The pseudonym "Philo Vaihinger" has been abandoned. All posts have been and are written by me, Joseph Auclair.

Wednesday, June 27, 2018

The Buchananism at the heart of Trumpism

Chauncey Devega

Here are the biggest hypocrisies behind America’s Trump-fueled white paranoia politics

He's absolutely right that white fear - less so white anger - is central.

After all, when have non-whites in America not accurately and loudly complained of the slings and arrows of minority status?

When has any minority in any country not faced trials ranging from minor (but real) annoyances to ethnic cleansing and even genocidal attacks?

But he gives short shrift to the rest of typical Buchananism, focussed on ditching NATO, the EU, and our alliances in the Pacific, on undermining globalist institutions from the WTO to the UN, on protectionism, and on a break toward authoritarianism.

And the whole built-in sociocon gun-rights, anti-abortion, real men and real women schtick.

All of it serving to put in the shade the plutocracy's agenda item in chief, repealing a century of progressive constructions.

"The browning of America.”

“A majority minority country.”

“By the year 2050 whites will be a minority in America.”

These phrases inspire extremely divergent responses from liberals and conservatives, Democrats and Republicans.

Liberals hear those three phrases and are (mostly) pleased and inspired because they view America’s ethnic and racial diversity as a source of strength and proof that the country’s creed is transcendent and inclusive.

Conservatives — and especially Trumpists — hear those three phrases and are filled with dread, anger and fear. 

While they often hide their sentiments behind words such as “tradition” and “culture,” on a fundamental level, white conservatives believe that to be a “real American” requires a person to be first and foremost white and Christian.

Donald Trump rode this wave of white rage and fear to the White House. He had many criers on that damnable highway. 

Extreme right-wing opinion columnist and occasional Republican presidential primary candidate Pat Buchanan was and is one of the loudest and most panicked.

He quotes Charles Blow who has this absolutely right, and whose quotes of Buchanan reveal the outlook of whites who not only fear the dangers of minority status (I fear them too. What white person but a fool would not?) but are prepared to stave it off by extreme measures reaching well beyond what Trump is doing and will yet attempt.

But Devega writes,

Of course, these claims and worries that whiteness (and white people) in America will be eclipsed or annihilated are ahistorical, lack proper social and political context in the present, and in total are nightmares of shadow and fog without any real substance.

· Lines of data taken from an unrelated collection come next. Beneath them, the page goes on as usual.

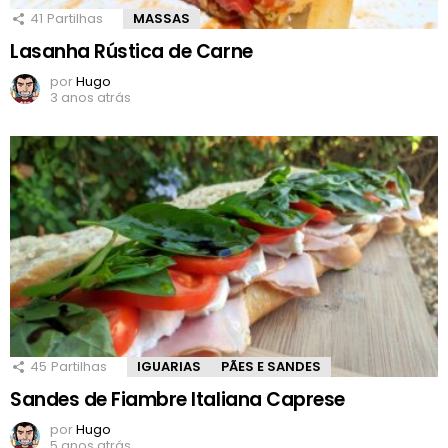
41
Partilhas
MASSAS
Lasanha Rústica de Carne
por
Hugo
3 anos atrás
45
Partilhas
IGUARIAS
PÃES E SANDES
Sandes de Fiambre Italiana Caprese
por
Hugo
5 anos atrás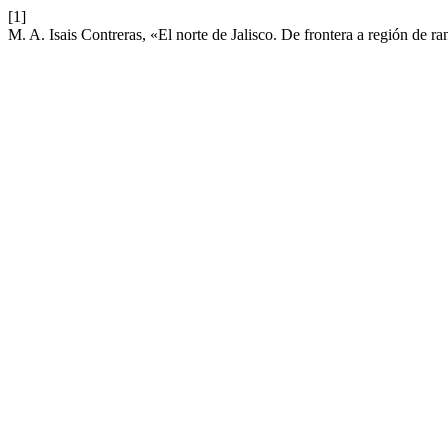
[1]
M. A. Isais Contreras, «El norte de Jalisco. De frontera a región de r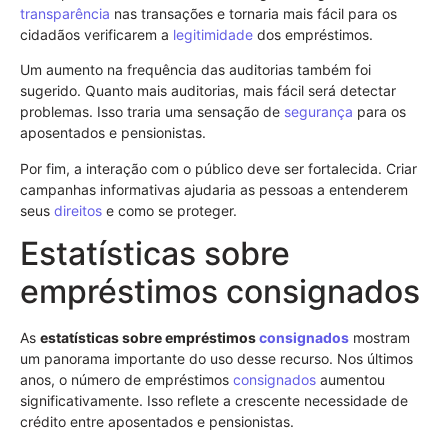
transparência
nas transações e tornaria mais fácil para os
cidadãos verificarem a
legitimidade
dos empréstimos.
Um aumento na frequência das auditorias também foi
sugerido. Quanto mais auditorias, mais fácil será detectar
problemas. Isso traria uma sensação de
segurança
para os
aposentados e pensionistas.
Por fim, a interação com o público deve ser fortalecida. Criar
campanhas informativas ajudaria as pessoas a entenderem
seus
direitos
e como se proteger.
Estatísticas sobre
empréstimos consignados
As
estatísticas sobre empréstimos
consignados
mostram
um panorama importante do uso desse recurso. Nos últimos
anos, o número de empréstimos
consignados
aumentou
significativamente. Isso reflete a crescente necessidade de
crédito entre aposentados e pensionistas.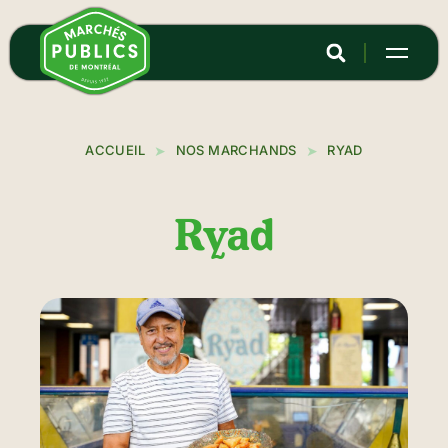
Aller
au
contenu
principal
ACCUEIL
NOS MARCHANDS
RYAD
Ryad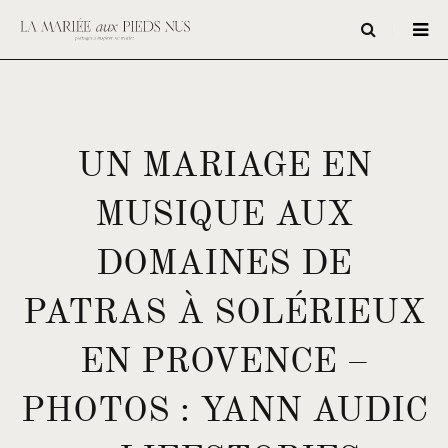
UN MARIAGE EN
MUSIQUE AUX
DOMAINES DE
PATRAS À SOLÉRIEUX
EN PROVENCE –
PHOTOS : YANN AUDIC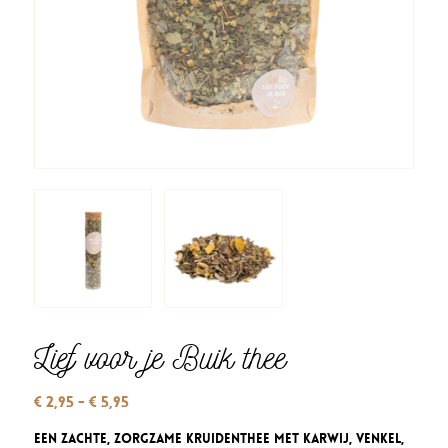
Lief voor je Buik thee
Prijsklasse:
€
2,95
-
€
5,95
€ 2,95
Een zachte, zorgzame Kruidenthee met karwij, venkel,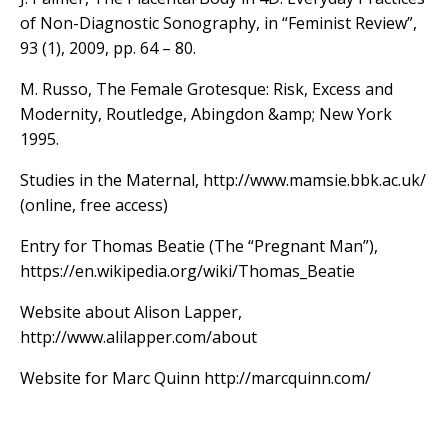
of Non-Diagnostic Sonography, in “Feminist Review”,
93 (1), 2009, pp. 64 – 80.
M. Russo, The Female Grotesque: Risk, Excess and
Modernity, Routledge, Abingdon &amp; New York
1995.
Studies in the Maternal, http://www.mamsie.bbk.ac.uk/
(online, free access)
Entry for Thomas Beatie (The “Pregnant Man”),
https://en.wikipedia.org/wiki/Thomas_Beatie
Website about Alison Lapper,
http://www.alilapper.com/about
Website for Marc Quinn http://marcquinn.com/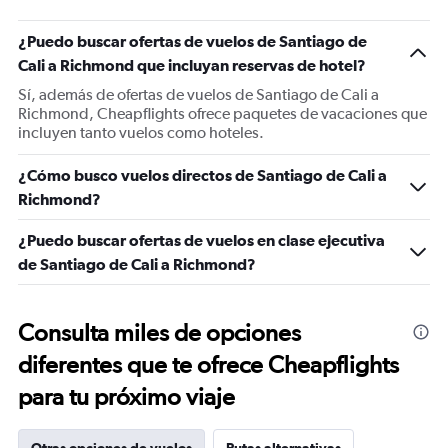
¿Puedo buscar ofertas de vuelos de Santiago de
Cali a Richmond que incluyan reservas de hotel?
Sí, además de ofertas de vuelos de Santiago de Cali a
Richmond, Cheapflights ofrece paquetes de vacaciones que
incluyen tanto vuelos como hoteles.
¿Cómo busco vuelos directos de Santiago de Cali a
Richmond?
¿Puedo buscar ofertas de vuelos en clase ejecutiva
de Santiago de Cali a Richmond?
Consulta miles de opciones
diferentes que te ofrece Cheapflights
para tu próximo viaje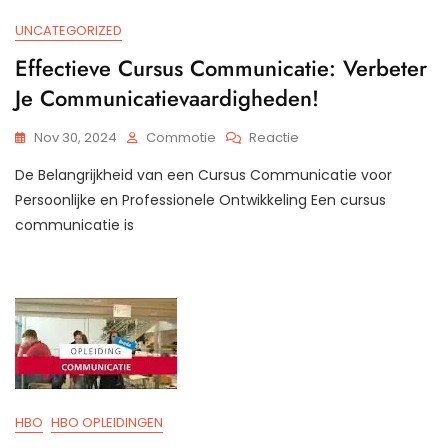
UNCATEGORIZED
Effectieve Cursus Communicatie: Verbeter
Je Communicatievaardigheden!
Op
Nov 30, 2024
Commotie
Reactie
Effectieve
De Belangrijkheid van een Cursus Communicatie voor
Cursus
Communicatie:
Persoonlijke en Professionele Ontwikkeling Een cursus
Verbeter
communicatie is
Je
Communicatievaardig
HBO
HBO OPLEIDINGEN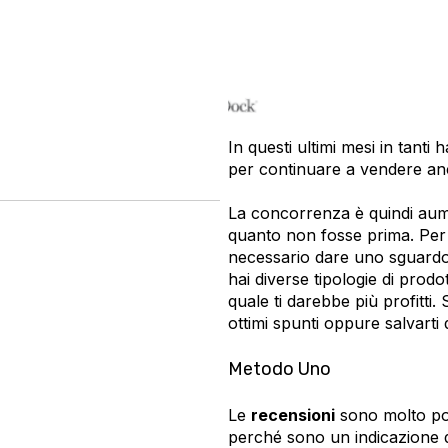
In questi ultimi mesi in tanti 
per continuare a vendere anc
La concorrenza è quindi aume
quanto non fosse prima. Per i
necessario dare uno sguardo 
hai diverse tipologie di prod
quale ti darebbe più profitti.
ottimi spunti oppure salvarti
Metodo Uno
Le
recensioni
sono molto pot
perché sono un indicazione 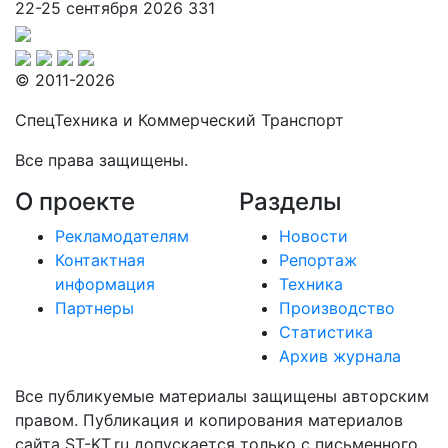
22-25 сентября 2026
331
© 2011-2026
СпецТехника и Коммерческий Транспорт
Все права защищены.
О проекте
Разделы
Рекламодателям
Новости
Контактная
Репортаж
информация
Техника
Партнеры
Производство
Статистика
Архив журнала
Все публикуемые материалы защищены авторским
правом. Публикация и копирования материалов
сайта ST-KT.ru допускается только с письменного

That is egregiously and wholly untrue, though reports of white genocide are clearly greatly exaggerated.

[And his nonsense about changing definitions of who is white is plain fake news, though it is perfectly true that some have felt, perhaps with Churchill (or maybe it was some other English master of arrogance), that "the wogs begin at Calais."

Not to forget the Irish, of course.]

And this is how so many whites have been herded successfully into voting Republican and, specifically, voting for Trump, blatantly contrary to their class interests.

As an aside, note that the supposed cultural worries of the Nativists make more sense - but not that much more sense - in Europe, where migrants are overwhelming non-Christian and mostly Muslim, than in America, where the migrants are overwhelmingly Christian and mostly Catholic.